In our last post, we listed Pamela Anderson—famous for her roles as a Playboy Playmate, a lifeguard, and Tommy Lee’s sex tape partner—as a famous Vancouverite.  Our friend Mary on Feisty Lady follows the blog and is much smarter than us, however, and correctly clarified that although Anderson may have lived in Vancouver, she was born in Ladysmith, on Vancouver Island.  In 2019 she (meaning Pamela Anderson, not Mary on Feisty Lady) moved back to the property in Ladysmith she bought from her grandparents, all of that being handy information when you’re heading to Ladysmith.  The point is, her remodeled house is hidden behind trees, but here’s her new dock, the permit for which was approved over many objections.

Although we arrived to more power pedestal funny business at the marina, this time there was space for us to pull forward.  The Greenline 48 that rolled in after us and had to take the spot we vacated may have been screwed, but we had power, which is all that matters.

Ladysmith originally was a coal town, and by “originally” we mean after the coal company ran off the indigenous tribes who had lived here for centuries.  The mine owner supposedly was so overjoyed when the 1899 siege at South Africa’s Ladysmith ended that he stole the name.  (On a tangentially-related note, Breaker Morant is a grossly-underappreciated movie.)

In one of our posts when we were in Quebec, we noted the province’s ubiquitous motto “je me souviens,” meaning “I remember.”  As in “I remember what those English bastards did to us.”  Ladysmith also remembers.  As in “We remember what we did to those natives when they had coal we wanted.”  So basically the opposite.

Anyway—as often seems to happen with mining towns—the mines closed, the trains stopped coming, and destitution plagued the place until a big revitalization effort.  At least we assume the trains stopped coming.

While Ladysmith indeed seems to have turned the corner and now counts a C-list actress among its residents, we can’t give it five stars until the best restaurants start operating on Mondays and Tuesdays.  Grrrr.  But we ended up at a quirky pizza joint in one of those 1903 coal-mine era houses, so we didn’t starve.

Tomorrow off to Montague Harbour on Galiano Island.

——————

* Canadian mosquitoes carry blood by the litres.  American mosquitoes carry blood by the quarts.  Canadian mosquitoes who come across the border use liters, “liters” being the correct spelling and all.

** Which reminds us of a joke . . .

6 thoughts on “Give us good friends, shore power, and open restaurants, and we’re happy”

  1. We had a FANTASTIC time!
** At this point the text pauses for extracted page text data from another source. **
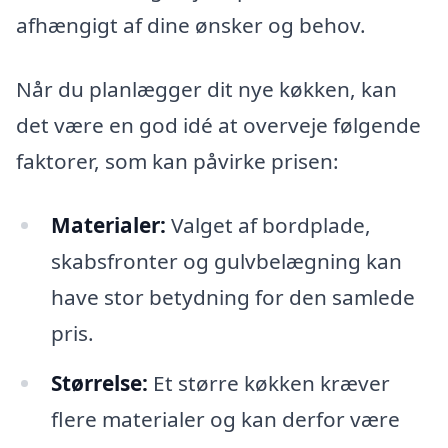
afhængigt af dine ønsker og behov.
Når du planlægger dit nye køkken, kan
det være en god idé at overveje følgende
faktorer, som kan påvirke prisen:
Materialer:
Valget af bordplade,
skabsfronter og gulvbelægning kan
have stor betydning for den samlede
pris.
Størrelse:
Et større køkken kræver
flere materialer og kan derfor være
Thank you, thank you, thank you. Doug, Dana and first mate Sammy run a tight ship and make every day enjoyable, entertaining & educational. We had Canadian gallons of fun!! Although it was tough to get Doug to follow the litre.

    1. Y’all are great guests. Come back any time. Looking forward to Tennessee, European rivers, and safaris to the Arctic and Africa . . .
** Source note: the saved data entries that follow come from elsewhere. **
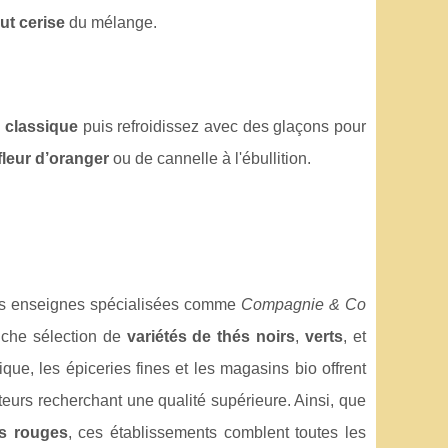
ut cerise
du mélange.
n classique
puis refroidissez avec des glaçons pour
fleur d’oranger
ou de cannelle à l'ébullition.
 Les enseignes spécialisées comme
Compagnie & Co
iche sélection de
variétés de thés noirs
,
verts
, et
que, les épiceries fines et les magasins bio offrent
eurs recherchant une qualité supérieure. Ainsi, que
ts rouges
, ces établissements comblent toutes les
  2. Quite possibly, the best post I’ve ever read…. but absolutely the best time with both of you and Sammy-kins who lovingly announced Trevors arrival and departure from the boat each and every time. Seriously… what a fantastic time, you are the best hosts and the most fun… but you have to agree, I was making a late surge in Catan, just ran out of… both points and time. Thanks again and we shall see you soon on some non-rice Krispy courts!

    1. The best testimonial about your stay comes from Sammy, who likes you enough to forgive you for that time you kicked him so hard he almost flew off the boat. Huge fun. Thanks for visiting.
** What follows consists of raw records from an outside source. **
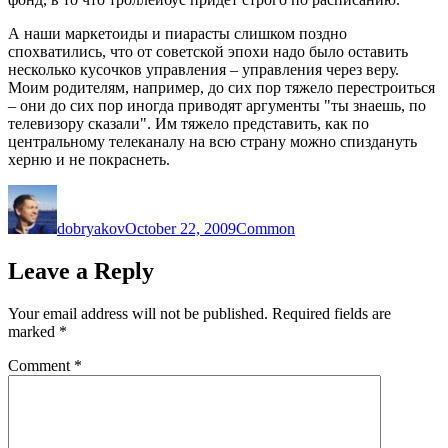
А наши маркетоиды и пиарасты слишком поздно
спохватились, что от советской эпохи надо было оставить
несколько кусочков управления – управления через веру.
Моим родителям, например, до сих пор тяжело перестроиться
– они до сих пор иногда приводят аргументы "ты знаешь, по
телевизору сказали". Им тяжело представить, как по
центральному телеканалу на всю страну можно спиздануть
херню и не покраснеть.
Author
Posted
Categories
on
dobryakov
October 22, 2009
Common
Leave a Reply
Your email address will not be published.
Required fields are
marked
*
Comment
*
  3. So grateful you clarified the distinguishing factors between Pamela Anderson and me! Might have otherwise been missed.

    Have a blast in Galliano! Not sure if the bus still runs to the Hummingbird, but, if it does, go. Not haute cuisine, but a great experience.

    Our curved window has been repaired! I am doing some work in Friday Harbor, but hope to get out late next week. Look forward to a rendezvous!

    1. Yay for the window repair! We’re definitely hoping for the bus ride to the pub. Hopefully we’ll see y’all soon!